Toujours était-il que les sauvageons ne redoutaient pas particulièrement la neige. Assurément, c'était là un élément que l'on retrouvait partout dans le nord véritable. Et hormis quelques régions qui permettaient des cultures une partie de l'année, à l’instar de Durlieu et des terres avoisinantes, tout le reste disparaissait sous la poudreuse blanche.

Dans certains endroits fort reculés, où nul homme n'y aurait jamais mis les pieds, pas même les redoutables Thenns, les rumeurs affirmaient que l'Hiver y durait continuellement.

Et Tormund et les siens donnaient volontiers du crédit aux mythes qui circulaient sur ces terres lointaines.

Une seule certitude persistait : le Roi de la Nuit y aurait son siège.

Et d'autres entités, plus anciennes encore, y séjourneraient elles aussi, des choses sans nom et que nul être vivant n'avait jamais contemplées.

Dans tous les cas, la neige n'était pas le seul motif quant à la lenteur qui s'appesantissait sur le groupe. Effectivement, depuis leur dernière halte, ils avaient rencontré par deux fois des groupes de spectres aux yeux luisants d’un éclat bleuté ô combien caractéristique.

Les sauvageons n'avaient pourtant pas pu affirmer ou infirmer si ces assauts signifiaient que l'armée tout entière de leur adversaire était bel et bien sur leurs talons, ou s'il ne s'agissait là que de simples escarmouches liées à des troupes disséminées ici et là, en quête de ceux qui auraient survécu à la chute de Fort-Levant.

Pour ce qui concernait directement l'opinion de Tormund, il était hors de question pour eux de s'arrêter plus que quelques précieuses secondes pour avoir le cœur net quant à la résolution de ce mystère.

Jusqu'à présent, les onze hommes avaient tous eu de la chance que leurs ennemis ne fussent pas en assez grand nombre pour leur nuire.

Toutefois, le Roi de la Nuit ne les laisserait pas indéfiniment s'en tirer à si bon compte, et de sacrifier des spectres qui pourraient s'avérer utiles dans la guerre qu'il escomptait mener contre l’ensemble des vivants.

Pas seulement sur Westeros, mais sur toutes les terres dont les noms n’évoquaient rien pour Tormund si ce n’est des territoires exotiques qu’il ne verrait jamais.

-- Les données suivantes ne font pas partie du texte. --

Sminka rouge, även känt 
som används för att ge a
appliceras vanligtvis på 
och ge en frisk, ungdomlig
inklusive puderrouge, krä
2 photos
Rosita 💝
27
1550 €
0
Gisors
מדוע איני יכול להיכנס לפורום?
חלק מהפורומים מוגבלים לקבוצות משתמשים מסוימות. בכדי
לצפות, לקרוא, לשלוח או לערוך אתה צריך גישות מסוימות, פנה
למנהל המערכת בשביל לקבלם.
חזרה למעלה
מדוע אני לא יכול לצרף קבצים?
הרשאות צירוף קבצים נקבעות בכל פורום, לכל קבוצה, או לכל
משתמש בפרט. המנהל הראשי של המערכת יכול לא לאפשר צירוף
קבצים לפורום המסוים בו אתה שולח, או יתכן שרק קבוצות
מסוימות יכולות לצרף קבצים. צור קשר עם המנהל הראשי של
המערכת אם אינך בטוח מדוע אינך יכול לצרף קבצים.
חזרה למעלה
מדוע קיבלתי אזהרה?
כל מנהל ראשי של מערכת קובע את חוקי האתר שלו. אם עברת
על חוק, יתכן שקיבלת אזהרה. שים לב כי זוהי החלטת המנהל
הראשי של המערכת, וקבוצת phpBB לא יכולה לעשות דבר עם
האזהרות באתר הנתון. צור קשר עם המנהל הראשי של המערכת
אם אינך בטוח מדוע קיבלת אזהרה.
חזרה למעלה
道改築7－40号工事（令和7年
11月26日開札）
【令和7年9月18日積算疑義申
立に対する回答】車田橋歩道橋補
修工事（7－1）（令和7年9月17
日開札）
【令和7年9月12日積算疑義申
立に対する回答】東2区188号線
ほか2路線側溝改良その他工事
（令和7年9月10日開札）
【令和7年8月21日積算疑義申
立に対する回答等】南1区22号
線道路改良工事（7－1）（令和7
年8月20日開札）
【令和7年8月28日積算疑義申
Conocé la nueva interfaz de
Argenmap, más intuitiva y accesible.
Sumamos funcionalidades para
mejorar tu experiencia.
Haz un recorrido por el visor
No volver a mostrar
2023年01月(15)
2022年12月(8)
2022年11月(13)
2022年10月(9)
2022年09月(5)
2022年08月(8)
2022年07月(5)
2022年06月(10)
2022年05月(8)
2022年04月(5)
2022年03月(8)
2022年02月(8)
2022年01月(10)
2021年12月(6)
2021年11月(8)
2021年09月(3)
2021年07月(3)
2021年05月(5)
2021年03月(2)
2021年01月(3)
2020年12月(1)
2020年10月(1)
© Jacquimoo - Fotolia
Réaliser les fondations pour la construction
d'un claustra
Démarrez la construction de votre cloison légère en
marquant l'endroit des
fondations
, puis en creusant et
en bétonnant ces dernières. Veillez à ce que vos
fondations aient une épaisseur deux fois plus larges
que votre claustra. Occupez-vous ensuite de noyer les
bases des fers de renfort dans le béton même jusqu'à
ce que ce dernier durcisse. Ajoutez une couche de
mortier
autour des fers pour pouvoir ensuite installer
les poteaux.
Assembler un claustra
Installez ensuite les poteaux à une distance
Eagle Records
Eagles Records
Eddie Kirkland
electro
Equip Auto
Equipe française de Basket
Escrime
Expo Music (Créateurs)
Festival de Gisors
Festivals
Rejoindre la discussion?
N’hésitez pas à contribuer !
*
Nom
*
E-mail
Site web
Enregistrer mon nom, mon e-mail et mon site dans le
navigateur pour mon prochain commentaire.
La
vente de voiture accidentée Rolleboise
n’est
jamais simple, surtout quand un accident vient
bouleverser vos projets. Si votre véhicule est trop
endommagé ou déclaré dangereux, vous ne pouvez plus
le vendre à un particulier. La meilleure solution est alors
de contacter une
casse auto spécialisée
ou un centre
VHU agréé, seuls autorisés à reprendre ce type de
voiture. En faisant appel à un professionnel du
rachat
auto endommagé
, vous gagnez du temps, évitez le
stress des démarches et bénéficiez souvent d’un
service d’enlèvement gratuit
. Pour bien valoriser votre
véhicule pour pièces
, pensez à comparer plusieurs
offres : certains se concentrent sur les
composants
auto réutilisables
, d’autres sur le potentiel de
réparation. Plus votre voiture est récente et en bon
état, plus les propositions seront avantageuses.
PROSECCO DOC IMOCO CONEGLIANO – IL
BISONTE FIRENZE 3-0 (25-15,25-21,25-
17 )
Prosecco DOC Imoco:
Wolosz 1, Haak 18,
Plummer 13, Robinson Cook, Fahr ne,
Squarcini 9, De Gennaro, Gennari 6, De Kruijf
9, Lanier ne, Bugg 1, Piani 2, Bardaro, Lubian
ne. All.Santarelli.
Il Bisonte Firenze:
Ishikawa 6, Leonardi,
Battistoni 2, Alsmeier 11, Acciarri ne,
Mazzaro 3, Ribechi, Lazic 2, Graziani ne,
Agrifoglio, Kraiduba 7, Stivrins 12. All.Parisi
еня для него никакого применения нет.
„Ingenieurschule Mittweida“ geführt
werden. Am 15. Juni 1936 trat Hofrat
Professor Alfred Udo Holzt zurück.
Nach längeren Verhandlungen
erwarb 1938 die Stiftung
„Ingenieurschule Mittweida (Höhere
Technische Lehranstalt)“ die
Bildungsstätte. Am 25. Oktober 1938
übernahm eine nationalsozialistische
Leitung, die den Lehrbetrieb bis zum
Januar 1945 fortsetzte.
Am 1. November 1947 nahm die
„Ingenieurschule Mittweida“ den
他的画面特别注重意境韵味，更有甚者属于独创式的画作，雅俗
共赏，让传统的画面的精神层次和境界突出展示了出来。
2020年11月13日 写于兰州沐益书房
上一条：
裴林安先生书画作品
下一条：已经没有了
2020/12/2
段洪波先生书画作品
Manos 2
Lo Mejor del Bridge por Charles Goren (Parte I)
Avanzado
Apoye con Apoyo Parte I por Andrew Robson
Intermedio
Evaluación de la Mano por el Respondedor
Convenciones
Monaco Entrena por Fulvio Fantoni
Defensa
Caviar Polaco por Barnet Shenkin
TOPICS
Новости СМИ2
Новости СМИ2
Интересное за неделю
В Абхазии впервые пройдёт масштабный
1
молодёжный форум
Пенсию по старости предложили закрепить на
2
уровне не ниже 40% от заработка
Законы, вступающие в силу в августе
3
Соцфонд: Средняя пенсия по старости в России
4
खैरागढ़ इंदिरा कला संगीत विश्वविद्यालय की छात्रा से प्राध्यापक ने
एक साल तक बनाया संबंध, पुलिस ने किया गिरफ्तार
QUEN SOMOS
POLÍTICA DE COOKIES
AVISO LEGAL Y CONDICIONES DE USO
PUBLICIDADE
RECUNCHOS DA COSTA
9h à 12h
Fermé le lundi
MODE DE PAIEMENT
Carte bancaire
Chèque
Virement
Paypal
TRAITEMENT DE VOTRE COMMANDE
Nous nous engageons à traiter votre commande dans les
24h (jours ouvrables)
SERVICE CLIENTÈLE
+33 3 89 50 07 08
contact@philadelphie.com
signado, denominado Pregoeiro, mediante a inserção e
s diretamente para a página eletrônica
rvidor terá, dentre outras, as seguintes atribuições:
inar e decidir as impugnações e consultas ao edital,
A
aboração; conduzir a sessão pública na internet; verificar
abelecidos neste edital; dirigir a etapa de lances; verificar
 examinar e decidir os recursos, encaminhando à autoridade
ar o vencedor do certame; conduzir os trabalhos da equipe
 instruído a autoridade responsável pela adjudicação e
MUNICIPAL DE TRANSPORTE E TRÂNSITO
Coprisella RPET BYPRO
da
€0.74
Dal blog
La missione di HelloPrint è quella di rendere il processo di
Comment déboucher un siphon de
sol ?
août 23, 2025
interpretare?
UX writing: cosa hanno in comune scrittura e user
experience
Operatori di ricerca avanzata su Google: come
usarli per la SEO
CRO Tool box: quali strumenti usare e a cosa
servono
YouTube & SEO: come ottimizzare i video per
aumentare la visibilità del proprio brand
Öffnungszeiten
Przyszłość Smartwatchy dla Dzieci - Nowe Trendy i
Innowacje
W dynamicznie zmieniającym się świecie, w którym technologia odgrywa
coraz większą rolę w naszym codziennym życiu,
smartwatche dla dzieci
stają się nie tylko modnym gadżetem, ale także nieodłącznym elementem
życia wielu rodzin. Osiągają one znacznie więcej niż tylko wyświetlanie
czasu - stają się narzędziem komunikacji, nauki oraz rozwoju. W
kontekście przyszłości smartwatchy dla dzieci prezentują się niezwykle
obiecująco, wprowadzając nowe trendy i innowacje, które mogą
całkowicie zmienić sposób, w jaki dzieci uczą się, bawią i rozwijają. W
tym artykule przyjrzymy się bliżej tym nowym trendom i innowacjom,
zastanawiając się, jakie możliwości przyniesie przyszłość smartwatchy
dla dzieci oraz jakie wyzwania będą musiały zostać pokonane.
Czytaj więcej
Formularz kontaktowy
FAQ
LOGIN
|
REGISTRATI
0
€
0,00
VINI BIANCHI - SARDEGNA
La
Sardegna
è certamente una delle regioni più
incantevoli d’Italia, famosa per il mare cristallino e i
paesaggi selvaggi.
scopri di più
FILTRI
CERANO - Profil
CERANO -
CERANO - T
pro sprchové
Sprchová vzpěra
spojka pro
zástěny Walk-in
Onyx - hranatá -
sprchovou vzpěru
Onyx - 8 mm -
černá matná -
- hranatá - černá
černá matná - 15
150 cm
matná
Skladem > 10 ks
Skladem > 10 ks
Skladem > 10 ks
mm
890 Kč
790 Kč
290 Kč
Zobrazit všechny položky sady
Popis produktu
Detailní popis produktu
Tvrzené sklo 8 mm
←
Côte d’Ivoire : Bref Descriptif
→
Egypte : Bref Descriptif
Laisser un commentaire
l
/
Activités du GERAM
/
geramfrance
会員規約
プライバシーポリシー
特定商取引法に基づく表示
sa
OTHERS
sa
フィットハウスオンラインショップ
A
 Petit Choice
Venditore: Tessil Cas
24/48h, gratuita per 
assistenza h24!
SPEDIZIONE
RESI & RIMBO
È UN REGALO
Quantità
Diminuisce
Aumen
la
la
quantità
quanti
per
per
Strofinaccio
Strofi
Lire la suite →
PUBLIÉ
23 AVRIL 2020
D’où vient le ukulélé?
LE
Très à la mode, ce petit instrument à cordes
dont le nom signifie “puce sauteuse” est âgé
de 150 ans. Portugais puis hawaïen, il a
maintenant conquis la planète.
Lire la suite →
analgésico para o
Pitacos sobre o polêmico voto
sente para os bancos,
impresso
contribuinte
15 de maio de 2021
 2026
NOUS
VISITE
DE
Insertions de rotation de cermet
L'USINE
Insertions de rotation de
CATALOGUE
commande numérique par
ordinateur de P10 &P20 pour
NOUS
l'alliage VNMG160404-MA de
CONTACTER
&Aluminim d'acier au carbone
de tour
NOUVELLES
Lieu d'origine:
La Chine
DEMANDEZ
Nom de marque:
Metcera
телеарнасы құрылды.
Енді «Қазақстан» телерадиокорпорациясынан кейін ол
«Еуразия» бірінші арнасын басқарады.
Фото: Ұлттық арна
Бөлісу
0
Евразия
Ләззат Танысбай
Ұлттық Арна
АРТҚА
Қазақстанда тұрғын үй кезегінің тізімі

Ses forces demeuraient tout de même amplement supérieures à n'importe quelle armée de Westeros, quand bien même les humains parviendraient-ils à regrouper toutes leurs factions en une seule faction commune.

Mais Tormund était prêt à croire que leur adversaire ne restait pas oisif et qu'il entreprenait déjà à accumuler de nouvelles recrues, venant ainsi grossir des rangs déjà plus que conséquents.


********************


Bien avant les attaques de ces derniers jours, Tormund avait déjà combattu à plusieurs reprises les sbires du Roi de la Nuit. Har ! Il se souvenait de chacune de ces rencontres et de ceux qui, contrairement à lui, n’étaient pas parvenus à en réchapper.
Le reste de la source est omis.